Chemotactic and osmotic signals share a cGMP transduction pathway in Dictyostelium discoideum.

作者信息

Kuwayama H, Van Haastert P J

机构信息

Department of Biochemistry, University of Groningen, Netherlands.

出版信息

FEBS Lett. 1998 Mar 13;424(3):248-52. doi: 10.1016/s0014-5793(98)00183-5.

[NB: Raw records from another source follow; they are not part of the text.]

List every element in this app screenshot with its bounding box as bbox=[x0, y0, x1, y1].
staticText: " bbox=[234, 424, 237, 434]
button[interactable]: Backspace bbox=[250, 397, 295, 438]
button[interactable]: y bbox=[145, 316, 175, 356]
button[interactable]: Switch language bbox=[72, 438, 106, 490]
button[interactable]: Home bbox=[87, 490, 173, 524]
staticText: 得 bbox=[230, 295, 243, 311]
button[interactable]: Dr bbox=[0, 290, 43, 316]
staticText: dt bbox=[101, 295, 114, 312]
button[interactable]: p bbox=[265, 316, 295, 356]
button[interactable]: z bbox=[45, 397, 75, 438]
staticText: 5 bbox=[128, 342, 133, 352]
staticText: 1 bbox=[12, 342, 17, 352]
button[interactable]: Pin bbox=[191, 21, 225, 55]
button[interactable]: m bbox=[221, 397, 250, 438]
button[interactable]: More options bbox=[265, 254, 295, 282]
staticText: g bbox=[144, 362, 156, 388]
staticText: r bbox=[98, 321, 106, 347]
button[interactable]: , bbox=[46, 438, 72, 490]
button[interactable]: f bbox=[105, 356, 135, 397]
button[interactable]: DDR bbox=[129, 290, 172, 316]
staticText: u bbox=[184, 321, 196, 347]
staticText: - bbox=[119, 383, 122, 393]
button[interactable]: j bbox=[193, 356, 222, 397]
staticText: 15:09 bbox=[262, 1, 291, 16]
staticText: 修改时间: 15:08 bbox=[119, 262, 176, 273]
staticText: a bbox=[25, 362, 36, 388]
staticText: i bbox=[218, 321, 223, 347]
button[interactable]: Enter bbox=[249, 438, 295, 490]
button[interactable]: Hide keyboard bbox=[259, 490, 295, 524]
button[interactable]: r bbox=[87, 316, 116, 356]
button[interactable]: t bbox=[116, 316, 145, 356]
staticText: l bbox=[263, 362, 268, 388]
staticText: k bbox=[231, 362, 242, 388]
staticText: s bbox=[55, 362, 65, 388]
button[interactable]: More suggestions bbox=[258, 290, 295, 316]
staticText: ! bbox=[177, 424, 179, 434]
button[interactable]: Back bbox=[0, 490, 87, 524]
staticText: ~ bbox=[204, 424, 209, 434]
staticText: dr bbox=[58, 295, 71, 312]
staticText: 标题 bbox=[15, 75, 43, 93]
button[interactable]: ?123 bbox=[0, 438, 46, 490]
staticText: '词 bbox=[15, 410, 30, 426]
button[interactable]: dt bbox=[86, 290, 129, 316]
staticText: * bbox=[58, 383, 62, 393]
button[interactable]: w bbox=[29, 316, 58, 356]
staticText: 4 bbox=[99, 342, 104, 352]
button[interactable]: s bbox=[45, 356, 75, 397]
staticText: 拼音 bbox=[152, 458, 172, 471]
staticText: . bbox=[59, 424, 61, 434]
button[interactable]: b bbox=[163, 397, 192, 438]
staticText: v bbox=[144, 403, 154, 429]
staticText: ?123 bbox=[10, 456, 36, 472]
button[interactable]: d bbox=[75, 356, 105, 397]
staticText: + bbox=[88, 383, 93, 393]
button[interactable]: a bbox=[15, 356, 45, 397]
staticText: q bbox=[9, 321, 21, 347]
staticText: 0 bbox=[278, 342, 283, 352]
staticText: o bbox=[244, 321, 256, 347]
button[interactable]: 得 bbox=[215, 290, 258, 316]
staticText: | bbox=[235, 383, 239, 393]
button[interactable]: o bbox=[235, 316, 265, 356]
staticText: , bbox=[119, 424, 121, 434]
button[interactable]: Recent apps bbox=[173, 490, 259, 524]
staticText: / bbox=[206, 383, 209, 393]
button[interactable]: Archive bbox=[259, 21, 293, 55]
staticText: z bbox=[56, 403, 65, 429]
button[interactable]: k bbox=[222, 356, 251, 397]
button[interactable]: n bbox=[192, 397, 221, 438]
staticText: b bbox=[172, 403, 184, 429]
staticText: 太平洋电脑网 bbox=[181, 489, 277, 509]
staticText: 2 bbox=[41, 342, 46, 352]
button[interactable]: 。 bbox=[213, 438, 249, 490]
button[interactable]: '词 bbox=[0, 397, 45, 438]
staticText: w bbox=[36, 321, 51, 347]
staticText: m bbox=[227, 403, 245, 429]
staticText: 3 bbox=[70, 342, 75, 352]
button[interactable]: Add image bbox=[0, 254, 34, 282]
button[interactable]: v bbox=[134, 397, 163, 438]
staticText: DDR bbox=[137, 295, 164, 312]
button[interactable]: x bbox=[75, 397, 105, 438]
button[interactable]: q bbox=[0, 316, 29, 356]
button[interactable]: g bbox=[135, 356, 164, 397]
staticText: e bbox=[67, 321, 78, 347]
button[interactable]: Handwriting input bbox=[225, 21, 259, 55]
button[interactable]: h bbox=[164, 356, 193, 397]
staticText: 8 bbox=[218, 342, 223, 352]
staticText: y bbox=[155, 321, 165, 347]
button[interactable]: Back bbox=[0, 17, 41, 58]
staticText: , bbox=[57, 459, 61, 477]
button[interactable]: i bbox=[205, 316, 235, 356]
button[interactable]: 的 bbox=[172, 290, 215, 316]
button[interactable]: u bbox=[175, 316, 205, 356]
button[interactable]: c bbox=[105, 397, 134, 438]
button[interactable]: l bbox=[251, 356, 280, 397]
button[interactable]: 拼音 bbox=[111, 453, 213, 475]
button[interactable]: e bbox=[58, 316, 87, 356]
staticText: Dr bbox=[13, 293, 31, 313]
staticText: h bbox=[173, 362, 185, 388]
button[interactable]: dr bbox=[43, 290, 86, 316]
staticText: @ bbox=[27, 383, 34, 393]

DOI:10.1016/s0014-5793(98)00183-5
PMID:9539160
Abstract

In the ameboid eukaryote Dictyostelium discoideum, chemotactic stimulation by cAMP induces an increase of intracellular cGMP and subsequently the phosphorylation of myosin heavy chain II. Resistance to high osmotic stress also requires transient increases of intracellular cGMP and phosphorylation of myosin heavy chain II, although the kinetics is much slower than for chemotaxis. To examine if chemotaxis and osmotic stress share common signaling components we systematically analyzed the osmotic cGMP response and survival in chemotactic mutants with altered cGMP signaling. Null mutants with deletions of cell surface cAMP receptors or the associated GTP-binding proteins Galpha2 and Gbeta show no cAMP-induced cGMP response and chemotaxis; in contrast, osmotic stress induces the normal cGMP accumulation and survival. The same result was obtained with the non-chemotactic mutant KI-10, which lacks the activation of guanylyl cyclase by cAMP. This indicates that these components are required for chemotaxis but not osmotic cGMP signaling and survival. The potential guanylyl cyclase null mutant KI-8 shows no chemotaxis, no osmotic cGMP increase and reduced survival in high osmolarity. Two types of cGMP-binding protein mutants, KI-4 and KI-7, also show reduced tolerance during high osmotic stress. Taken together, these observations clarify that chemotactic and osmotic signals are detected by different mechanisms, but share a cGMP signaling pathway.

摘要

在变形虫真核生物盘基网柄菌中,环磷酸腺苷(cAMP)的趋化性刺激会诱导细胞内环磷酸鸟苷(cGMP)增加,随后肌球蛋白重链II发生磷酸化。对高渗胁迫的抗性也需要细胞内环磷酸鸟苷的短暂增加和肌球蛋白重链II的磷酸化,尽管其动力学比趋化作用慢得多。为了研究趋化作用和渗透胁迫是否共享共同的信号成分,我们系统地分析了cGMP信号改变的趋化突变体中的渗透cGMP反应和存活率。缺失细胞表面cAMP受体或相关GTP结合蛋白Gα2和Gβ的缺失突变体没有cAMP诱导的cGMP反应和趋化性;相反,渗透胁迫会诱导正常的cGMP积累和存活。非趋化突变体KI-10也得到了相同的结果,该突变体缺乏cAMP对鸟苷酸环化酶的激活作用。这表明这些成分是趋化作用所必需的,但不是渗透cGMP信号传导和存活所必需的。潜在的鸟苷酸环化酶缺失突变体KI-8没有趋化性,在高渗透压下没有渗透cGMP增加,存活率降低。两种类型的cGMP结合蛋白突变体KI-4和KI-7在高渗胁迫下也表现出耐受性降低。综上所述,这些观察结果表明,趋化信号和渗透信号通过不同的机制被检测到,但共享一条cGMP信号通路。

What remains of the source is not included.